There was some thought that jobs would show up at a more measured pace this year, but I'm not seeing it so far. The MLA job list has been open for 8 weeks, which is when something like 90% of tenure-track positions have shown up in past years. The list this year started off very low, and since then it has added tenure-track jobs at a much slower pace than in previous years, at least in my field.
The first applications deadlines for positions in MLA fields have now passed. Here's my guess: search committees are not seeing any more applications than normal. The 100 people who fit the job description are still applying for all the jobs they fit, whether that's 20 jobs or 5. If there's only 5 Renaissance jobs, you can't send out extra applications to 20th century American positions to make up the difference. For those of you who are on SCs with deadlines that have passed, what are you seeing? Is my hunch wrong?
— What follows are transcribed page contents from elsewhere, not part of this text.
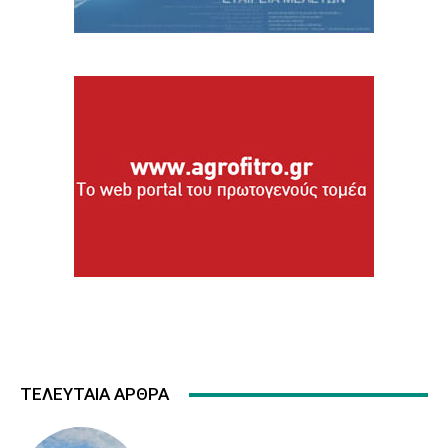
ΤΕΛΕΥΤΑΙΑ ΑΡΘΡΑ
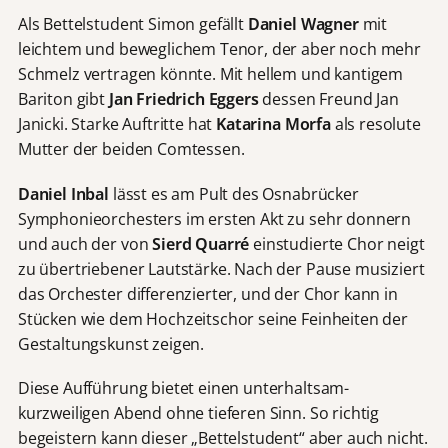
Als Bettelstudent Simon gefällt
Daniel Wagner
mit
leichtem und beweglichem Tenor, der aber noch mehr
Schmelz vertragen könnte. Mit hellem und kantigem
Bariton gibt
Jan Friedrich Eggers
dessen Freund Jan
Janicki. Starke Auftritte hat
Katarina Morfa
als resolute
Mutter der beiden Comtessen.
Daniel Inbal
lässt es am Pult des Osnabrücker
Symphonieorchesters im ersten Akt zu sehr donnern
und auch der von
Sierd Quarré
einstudierte Chor neigt
zu übertriebener Lautstärke. Nach der Pause musiziert
das Orchester differenzierter, und der Chor kann in
Stücken wie dem Hochzeitschor seine Feinheiten der
Gestaltungskunst zeigen.
Diese Aufführung bietet einen unterhaltsam-
kurzweiligen Abend ohne tieferen Sinn. So richtig
begeistern kann dieser „Bettelstudent“ aber auch nicht.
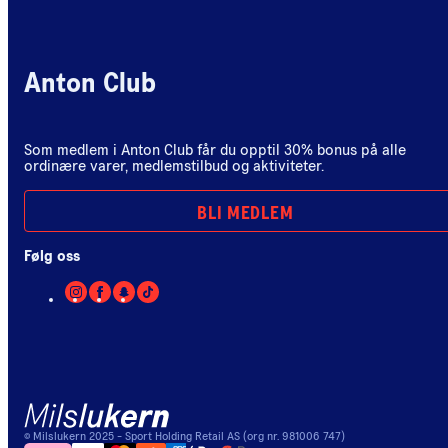
Anton Club
Som medlem i Anton Club får du opptil 30% bonus på alle
ordinære varer, medlemstilbud og aktiviteter.
BLI MEDLEM
Følg oss
©
Milslukern
2025
- Sport Holding Retail AS (org nr. 981006 747)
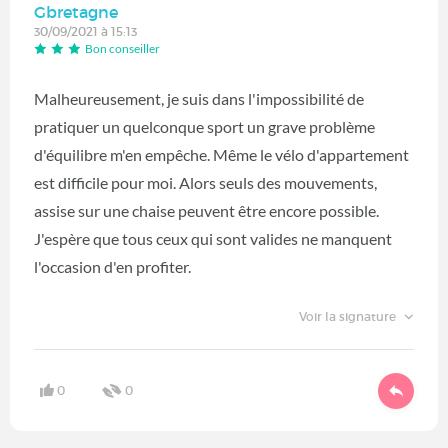
Gbretagne
30/09/2021 à 15:13
Bon conseiller
Malheureusement, je suis dans l'impossibilité de
pratiquer un quelconque sport un grave problème
d'équilibre m'en empêche. Même le vélo d'appartement
est difficile pour moi. Alors seuls des mouvements,
assise sur une chaise peuvent être encore possible.
J'espère que tous ceux qui sont valides ne manquent
l'occasion d'en profiter.
Voir la signature
0
0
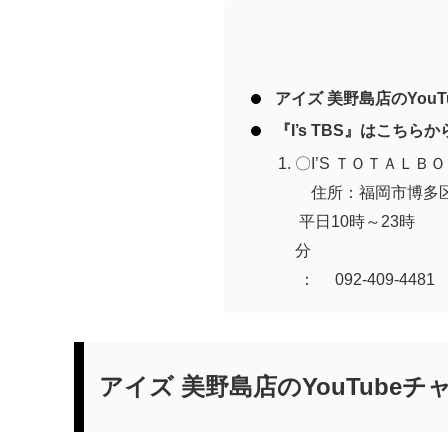
アイズ 美野島店のYou
『I’s TBS』はこちら
〇I’S ＴＯＴＡＬ
住所：福岡市博多区美
平日10時～23
分 駐車
： 092-409-4481
アイズ 美野島店のYouTubeチ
There's a chance that the MLA conference will be a ghost town this year, but that won't be clear until December, when most short-listed candidates are contacted. Maybe attendance will be 50% of normal, and the MLA leadership will decide that they've weathered the storm; even if there are only 10 positions in a given field, that's still 100-150 interview slots that need to be filled. On the other hand, I've noticed that very few ads in my field this year are specifying that initial interviews will be held at MLA. If search committees stay home, so do job applicants.
Michael Berube expresses surprise in a blog post (
http://crookedtimber.org/2009/11/04/applications/) about the possibility of job postings descending to what he calls Depression-era levels, but that's probably more or less accurate. The absolute number of jobs on the list is down, but the type of posting that has held its own in my discipline's section are the oddball ads posted to every humanities forum in the universe (you know, "Director of the King Fahd Center for the Humanities in Medina, Saudi Arabia; must have own source of funding," and things like that). What has collapsed instead is the tenure track. Even if it's not truly Depression-era, then it certainly makes for a depressing era to be on the job market.